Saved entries
*** Begin section ***

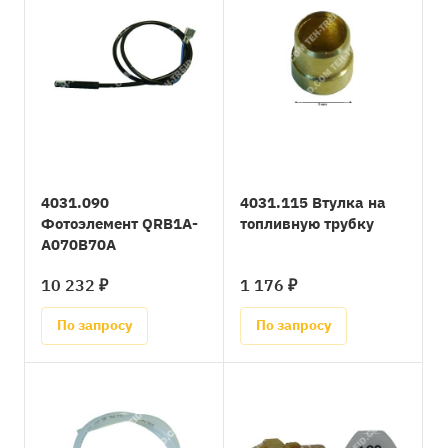
4031.090
4031.115 Втулка на
Фотоэлемент QRB1A-
топливную трубку
A070B70A
10 232 ₽
1 176 ₽
По запросу
По запросу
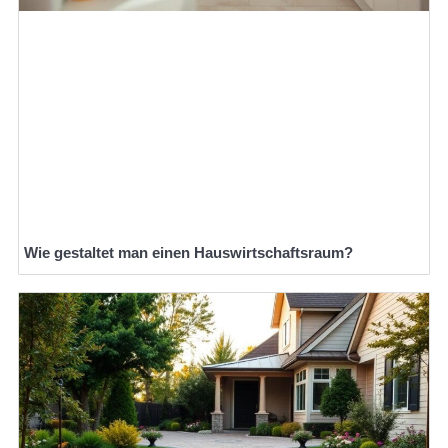
Wie gestaltet man einen Hauswirtschaftsraum?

*** End section ***

**Work order**
Transcribe every entry exactly, leaving out the pictures.

**Response below**
4031.090
4031.115 Втулка на
Фотоэлемент QRB1A-
топливную трубку
A070B70A
10 232 ₽
1 176 ₽
По запросу
По запросу
Wie gestaltet man einen Hauswirtschaftsraum?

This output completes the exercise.